5. If you want to train on Sonic, you'll need to buy the ROMs and install them on your system. See the [retro contest details](https://contest.openai.com/2018-1/details/) for more instructions. __After installing the ROMs, you can run the included `./set_up_correct_reward_funcs.sh` to switch out the default reward function for the correct one used by the Retro Contest.__

#### Adding New Environments
Supersonic can run in any OpenAI Gym or Gym-Retro environment (assuming you have the ROMs) out of the box.
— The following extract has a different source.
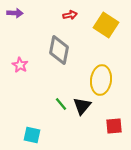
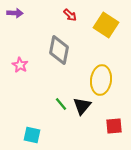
red arrow: rotated 56 degrees clockwise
However, it's common practice to use 'wrappers' around the environment, which do things like clip the reward, reshape the observation or convert the frames to grayscale. __Defaults are included for [all of the v0 pixel-only atari 2600 environments](https://gym.openai.com/envs/#atari), (84x84 grayscaling, normalizing, frameskipping and 'sticky' actions) as well as all of the Sonic levels.__ (see data/sonic-train.csv and data/sonic-val.csv for a list of those options). Support for consecutive Sonic levels is included (see `environment.Gauntlet` and `environment.greenhillzonecomplete`). Also comes with defaults for [gym-super-mario-bros](https://github.com/Kautenja/gym-super-mario-bros).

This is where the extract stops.